ATG5-mediated autophagy suppresses NF-κB signaling to limit epithelial inflammatory response to kidney injury
Cell Death Dis2019 Mar 15;10(4):253.PMID: 30874544DOI: 10.1038/s41419-019-1483-7
G2/M-arrested proximal tubular epithelial cells (TECs) after renal injury are linked to increased cytokines production. ATG5-mediated autophagy in proximal TECs has recently been shown to protect against G2/M cell cycle arrest and renal fibrosis. However, the impacts of autophagy in regulating inflammatorily response mounted by injured TECs remains largely unknown. In the present study, we investigated whether ATG5 acts as an innate immune suppressor in proximal TECs during kidney injury. Using the unilateral ureteric obstruction model in proximal tubule-specific autophagy-deficient mice, we demonstrated that ablation of epithelial ATG5 genes markedly impaired autophagy, resulting in enhanced nuclear factor κB (NF-κB) activation, macrophage and lymphocyte infiltration, and proinflammatory cytokines production in obstructed kidneys, as compared with wild-type mice.
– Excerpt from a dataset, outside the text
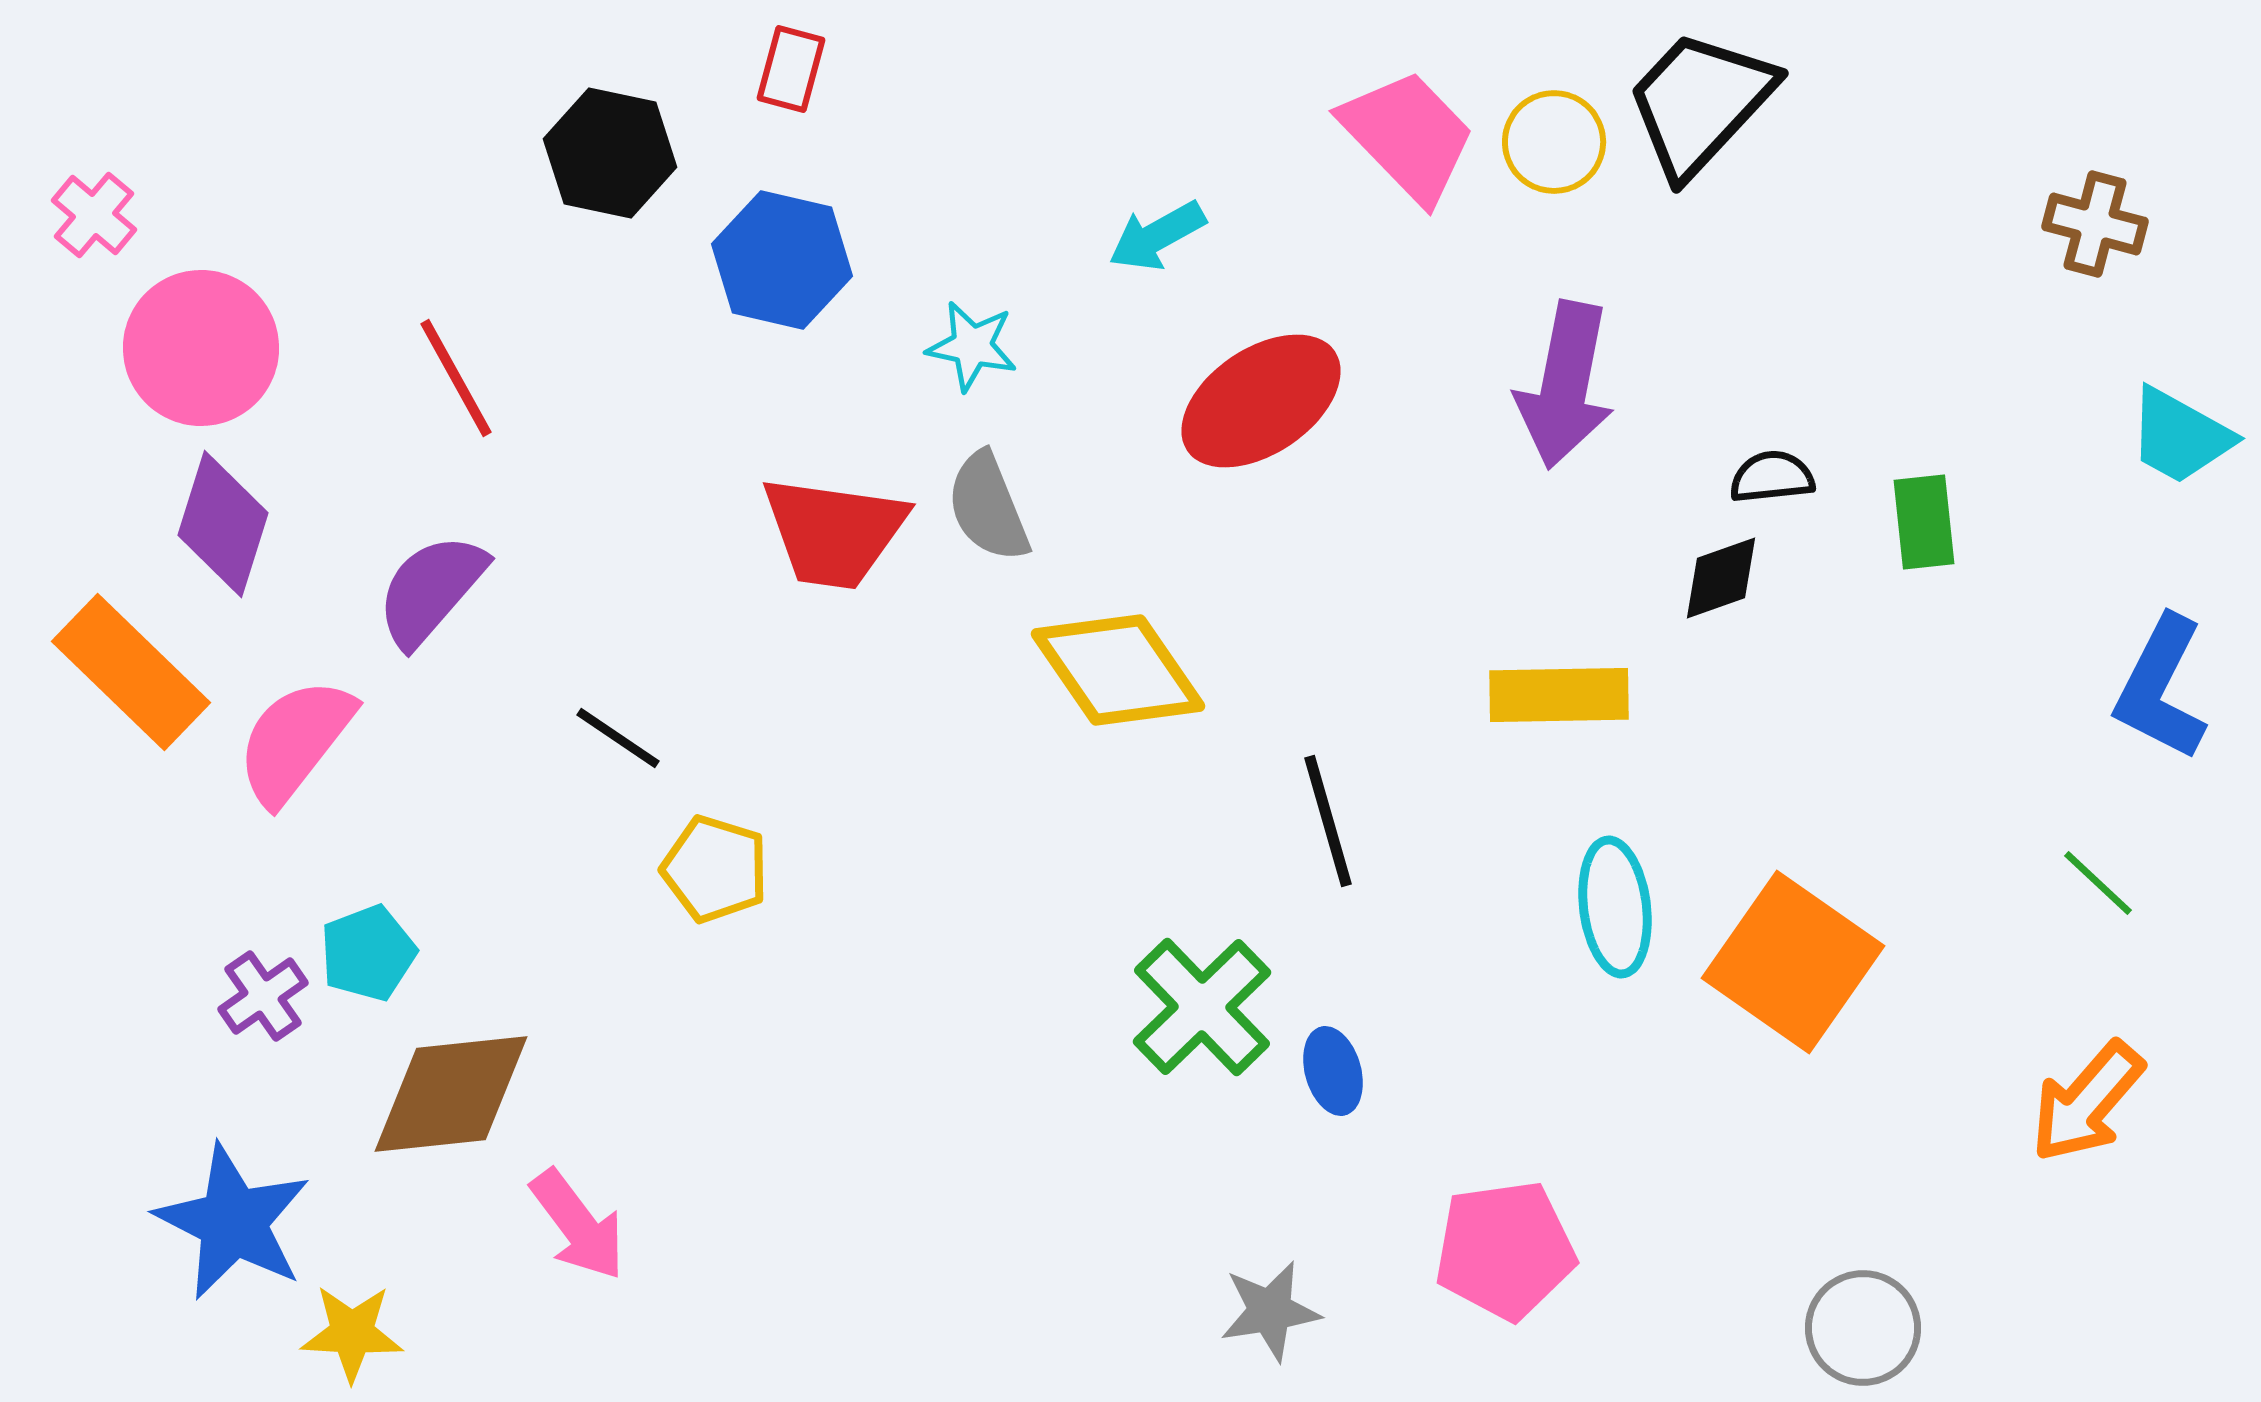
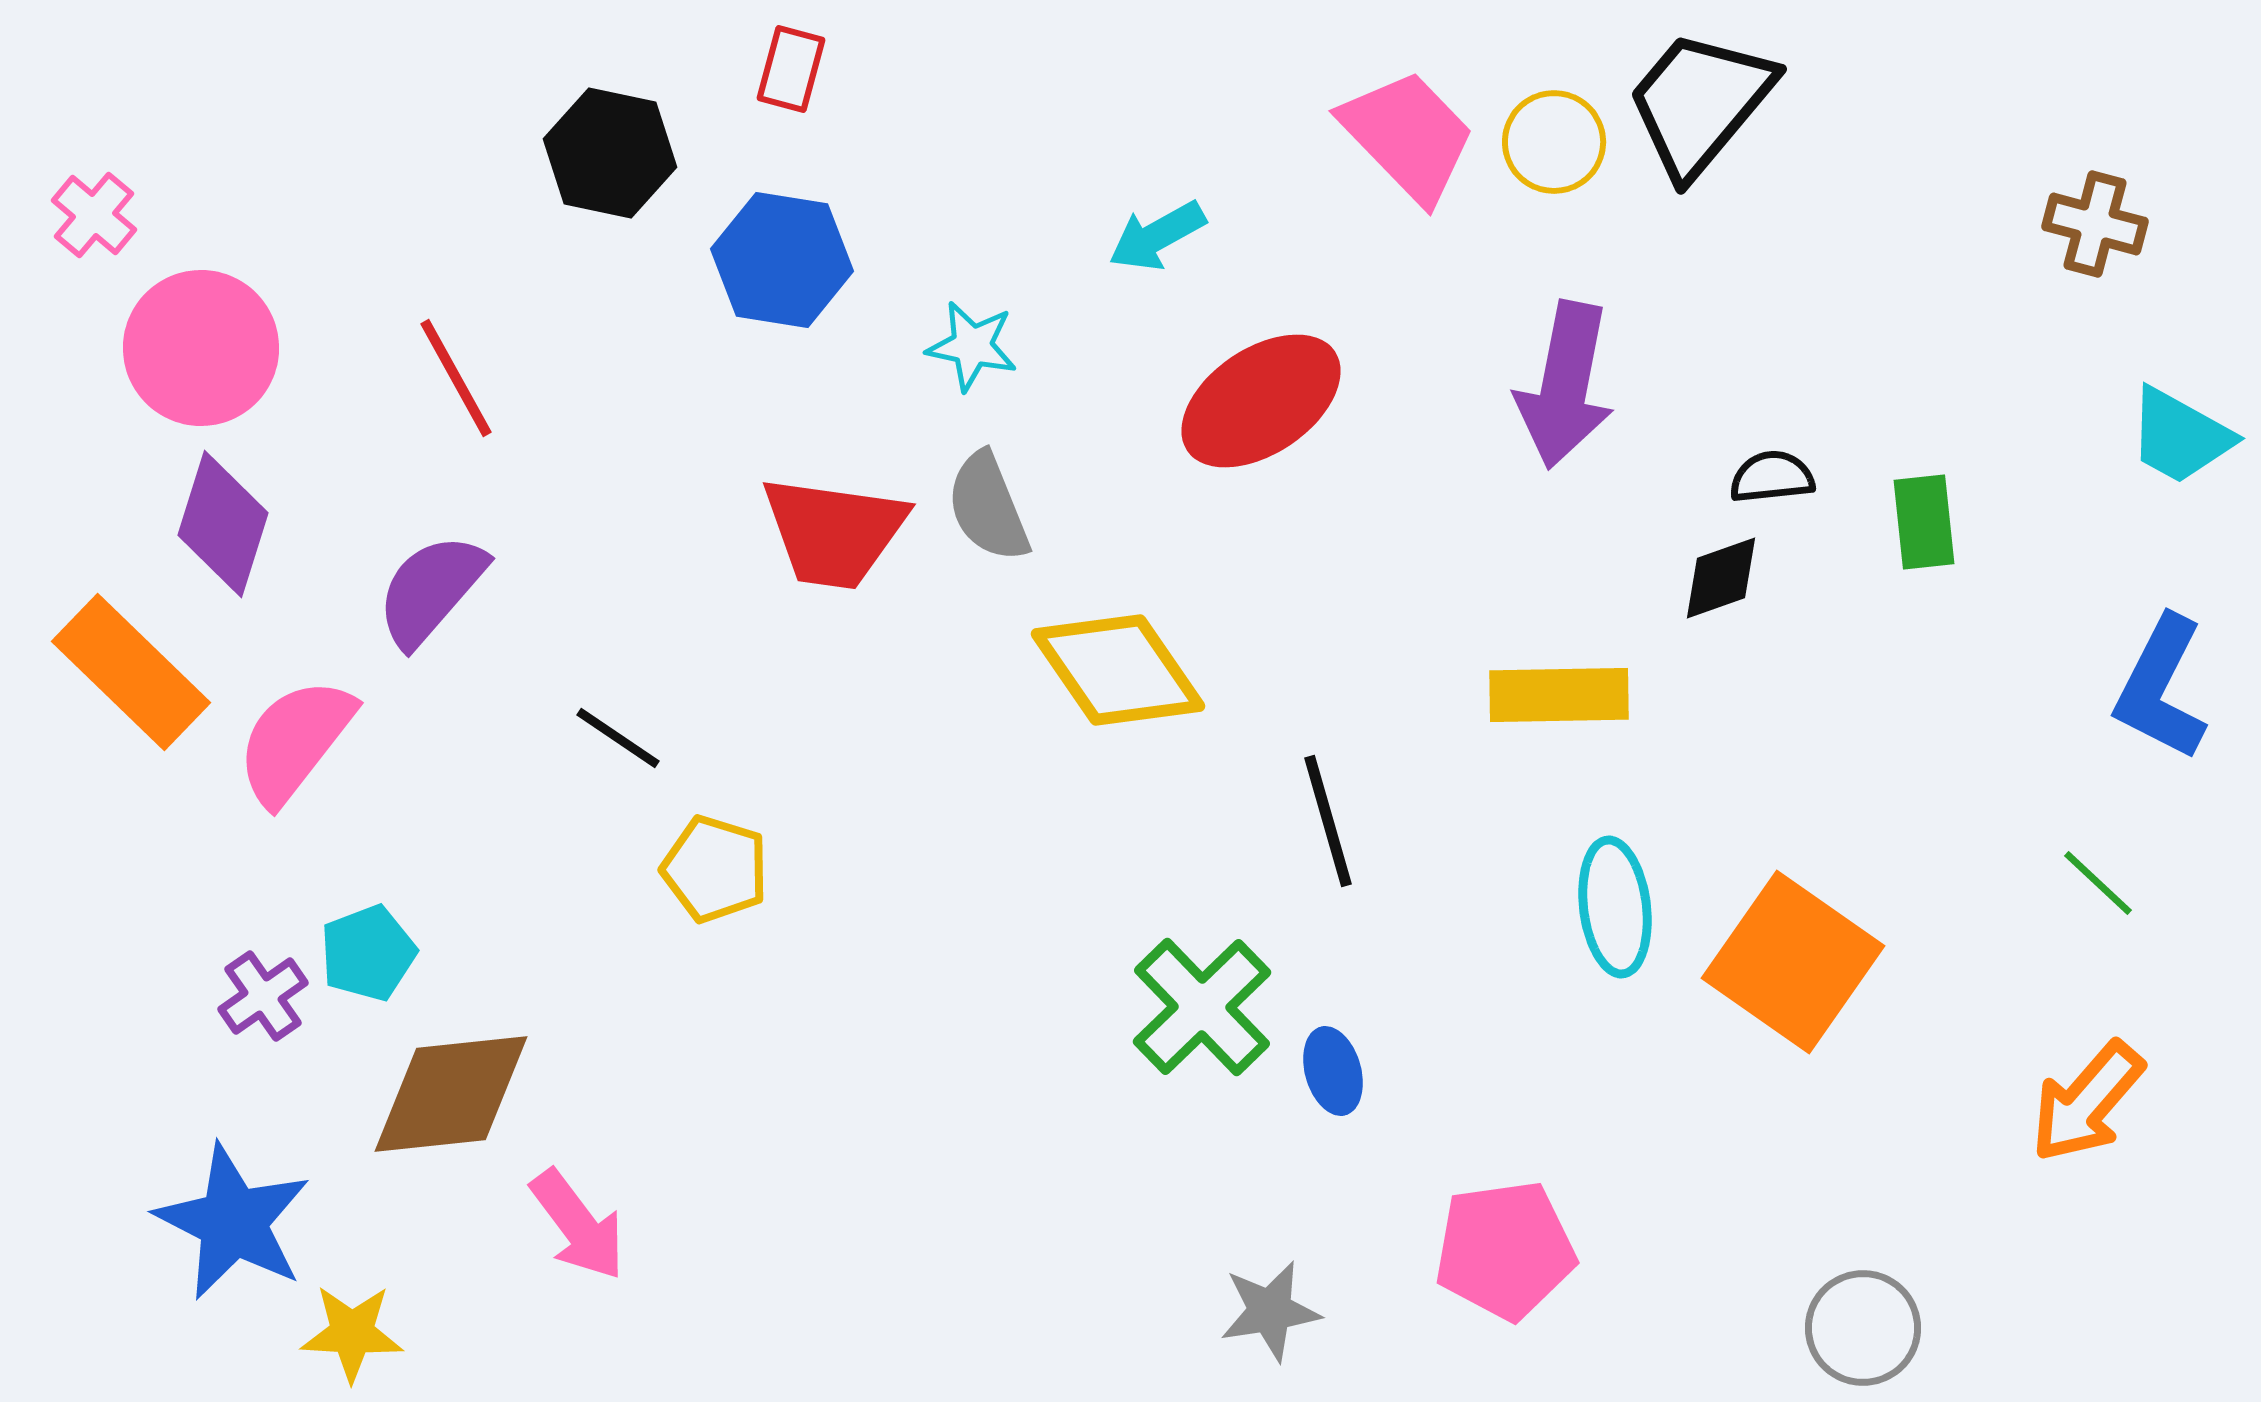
black trapezoid at (1700, 103): rotated 3 degrees counterclockwise
blue hexagon at (782, 260): rotated 4 degrees counterclockwise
Following stimulation with angiotensin II (Ang II), siRNA silencing of ATG5 in cultured HK-2 cells or ATG5-deficient primary proximal TECs produced more cytokines, including IL-1β, IL-6, and TNF-α than did their control cells. Overexpressed ATG5, but not the autophagy-incompetent ATG5 mutant K130R in HK-2 cells, rendered resistant to Ang II-induced inflammatory response. Immunofluorescence assay indicated that ATG5 and p65 colocalized in the nucleus and cytoplasm, and their interaction was verified in immunoprecipitation assay from HEK-293T cell extracts. Genetic downregulation of endogenous ATG5 increased Ang II-induced phosphorylation and nuclear translocation of p65 and transcriptional activity of NF-κB, whereas the overexpressed ATG5, rather than ATG5 mutant K130R, hampered activation of NF-κB signaling, suggest an autophagy-dependent anti-inflammatory effect of ATG5. Further, pharmacological manipulation of autophagy yielded similar results both in vivo and in vitro. Additionally, JSH-23, a specific inhibitor of NF-κB nuclear translocation, rescued Ang II-driven IL-1β production in ATG5 siRNA-treated cells and decreased the proportion of cells in G2/M phase. In conclusion, ATG5-mediated autophagy in tubules targets NF-κB signaling to protect against renal inflammation.